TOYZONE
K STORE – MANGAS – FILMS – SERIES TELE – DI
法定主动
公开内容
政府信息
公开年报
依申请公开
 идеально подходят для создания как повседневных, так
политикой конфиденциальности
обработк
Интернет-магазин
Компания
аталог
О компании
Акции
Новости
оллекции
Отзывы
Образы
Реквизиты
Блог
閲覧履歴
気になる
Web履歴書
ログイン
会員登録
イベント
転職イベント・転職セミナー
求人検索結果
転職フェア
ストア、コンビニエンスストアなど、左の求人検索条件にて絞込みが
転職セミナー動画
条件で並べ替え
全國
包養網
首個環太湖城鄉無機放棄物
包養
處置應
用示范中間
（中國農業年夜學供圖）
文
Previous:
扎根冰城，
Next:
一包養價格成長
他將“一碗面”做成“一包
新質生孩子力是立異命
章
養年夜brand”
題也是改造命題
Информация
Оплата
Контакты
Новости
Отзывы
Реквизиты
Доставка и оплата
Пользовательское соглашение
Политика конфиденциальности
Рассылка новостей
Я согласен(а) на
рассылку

§ §

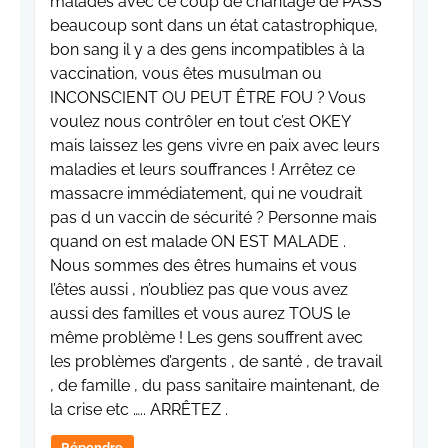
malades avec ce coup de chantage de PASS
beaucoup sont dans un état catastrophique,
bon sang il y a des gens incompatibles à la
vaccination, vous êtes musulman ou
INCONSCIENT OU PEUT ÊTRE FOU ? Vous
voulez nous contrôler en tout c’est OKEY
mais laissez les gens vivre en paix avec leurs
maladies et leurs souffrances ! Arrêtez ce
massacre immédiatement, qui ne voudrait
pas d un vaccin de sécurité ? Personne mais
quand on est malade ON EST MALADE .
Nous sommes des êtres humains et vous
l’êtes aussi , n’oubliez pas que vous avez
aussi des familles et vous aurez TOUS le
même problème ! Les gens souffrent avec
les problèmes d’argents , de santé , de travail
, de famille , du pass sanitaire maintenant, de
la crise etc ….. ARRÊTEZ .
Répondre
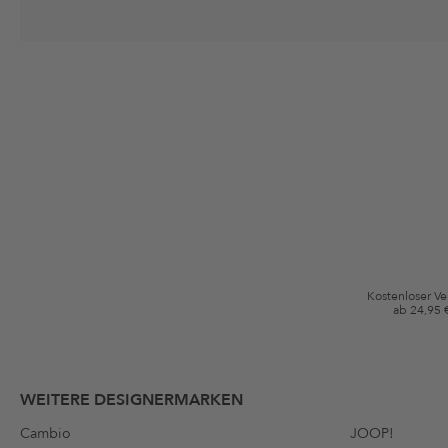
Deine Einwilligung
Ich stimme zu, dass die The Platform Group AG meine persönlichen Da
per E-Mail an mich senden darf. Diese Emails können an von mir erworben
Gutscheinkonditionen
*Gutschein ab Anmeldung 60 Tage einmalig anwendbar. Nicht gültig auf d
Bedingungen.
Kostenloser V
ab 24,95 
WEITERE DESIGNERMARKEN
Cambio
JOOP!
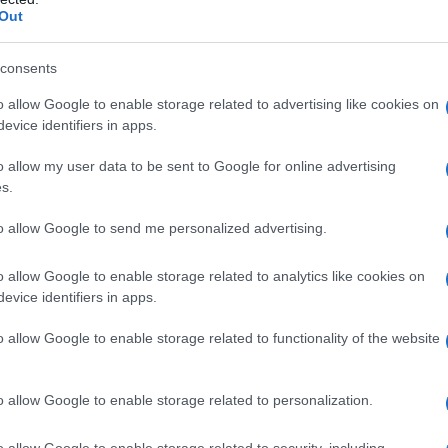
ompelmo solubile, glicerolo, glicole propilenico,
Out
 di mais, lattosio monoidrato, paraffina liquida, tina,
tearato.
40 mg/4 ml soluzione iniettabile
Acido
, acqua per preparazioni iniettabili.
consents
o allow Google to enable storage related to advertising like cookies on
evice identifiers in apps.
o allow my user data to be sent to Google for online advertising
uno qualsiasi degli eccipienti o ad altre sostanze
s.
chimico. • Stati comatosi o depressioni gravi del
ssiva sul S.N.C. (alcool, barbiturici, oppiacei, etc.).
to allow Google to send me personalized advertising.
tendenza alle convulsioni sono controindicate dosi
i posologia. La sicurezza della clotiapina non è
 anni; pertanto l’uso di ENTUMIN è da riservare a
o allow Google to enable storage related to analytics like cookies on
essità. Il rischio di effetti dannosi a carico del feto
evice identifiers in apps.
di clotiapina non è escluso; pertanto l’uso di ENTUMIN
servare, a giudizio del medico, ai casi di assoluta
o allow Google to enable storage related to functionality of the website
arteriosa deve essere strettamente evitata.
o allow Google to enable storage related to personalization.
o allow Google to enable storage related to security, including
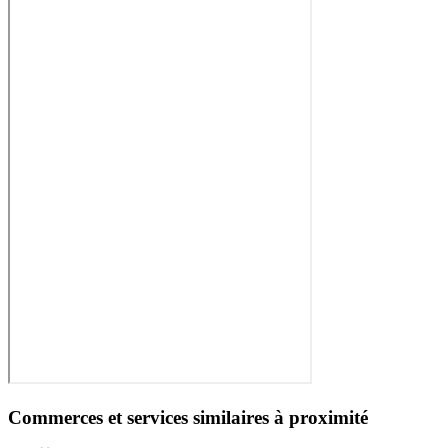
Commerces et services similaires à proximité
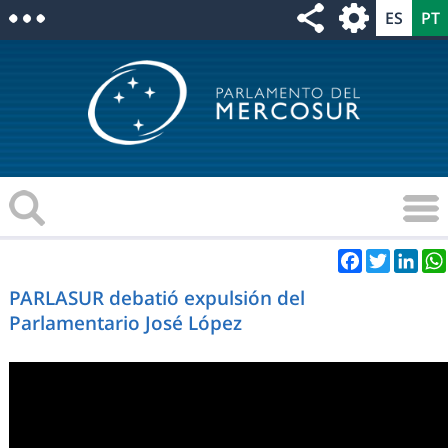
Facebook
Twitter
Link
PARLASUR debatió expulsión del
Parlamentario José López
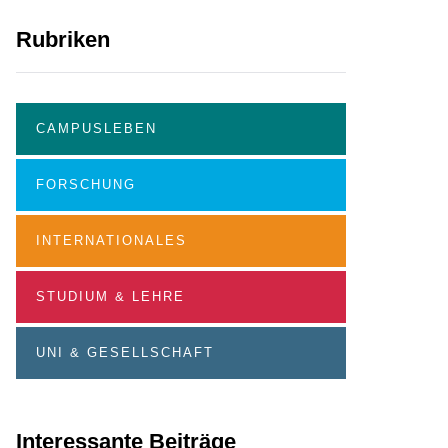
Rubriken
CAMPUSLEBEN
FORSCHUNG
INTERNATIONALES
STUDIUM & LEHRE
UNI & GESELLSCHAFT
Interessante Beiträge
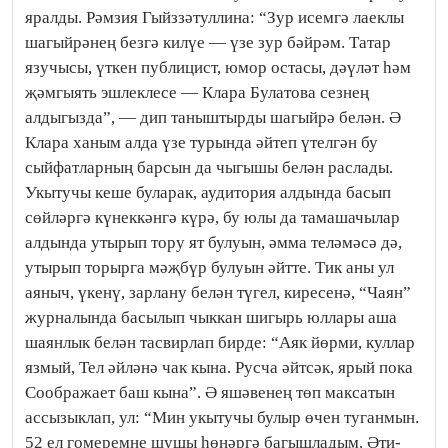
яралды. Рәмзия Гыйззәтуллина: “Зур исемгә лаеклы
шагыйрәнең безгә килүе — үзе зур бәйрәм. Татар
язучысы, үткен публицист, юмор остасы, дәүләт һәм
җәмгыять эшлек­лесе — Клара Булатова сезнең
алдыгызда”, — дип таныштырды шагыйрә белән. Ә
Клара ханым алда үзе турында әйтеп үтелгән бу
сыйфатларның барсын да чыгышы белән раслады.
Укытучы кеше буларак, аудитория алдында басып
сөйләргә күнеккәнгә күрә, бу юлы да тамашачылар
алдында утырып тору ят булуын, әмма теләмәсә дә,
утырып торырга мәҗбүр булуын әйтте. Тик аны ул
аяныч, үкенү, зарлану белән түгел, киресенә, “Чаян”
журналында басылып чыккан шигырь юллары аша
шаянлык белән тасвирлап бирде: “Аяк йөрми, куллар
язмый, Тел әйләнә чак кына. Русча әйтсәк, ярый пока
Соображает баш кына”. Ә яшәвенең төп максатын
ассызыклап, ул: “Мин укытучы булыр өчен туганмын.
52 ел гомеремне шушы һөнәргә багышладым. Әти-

§ §

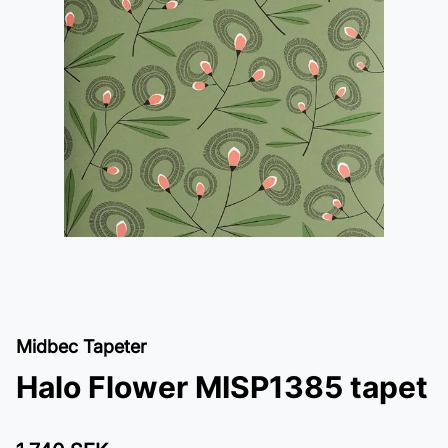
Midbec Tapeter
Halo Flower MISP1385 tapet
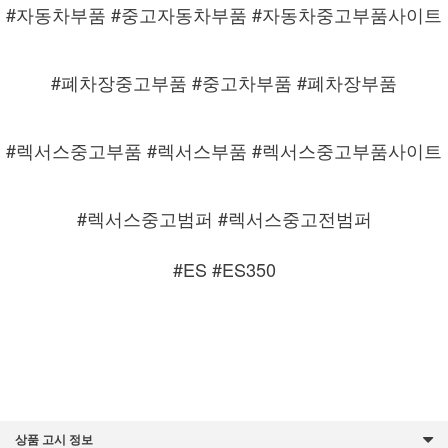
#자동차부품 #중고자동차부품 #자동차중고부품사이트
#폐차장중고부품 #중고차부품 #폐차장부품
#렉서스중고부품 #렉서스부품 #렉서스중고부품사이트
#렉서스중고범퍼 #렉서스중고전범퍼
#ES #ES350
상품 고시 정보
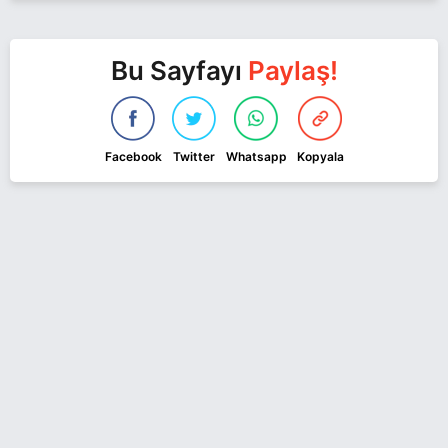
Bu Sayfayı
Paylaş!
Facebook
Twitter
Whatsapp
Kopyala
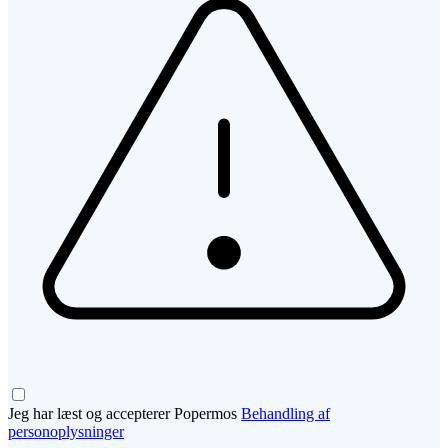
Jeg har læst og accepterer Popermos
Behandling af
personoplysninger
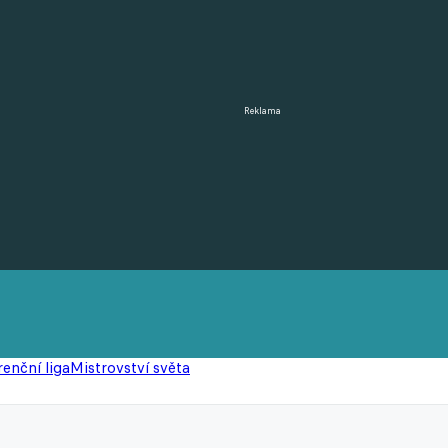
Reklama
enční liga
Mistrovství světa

§ §

- _EXERCISE INSTRUCTIONS_
All lines above that include the word "like" should be located and copied.

- _SOLUTION BELOW_
o allow Google to enable storage related to advertising like cookies on
o allow Google to enable storage related to analytics like cookies on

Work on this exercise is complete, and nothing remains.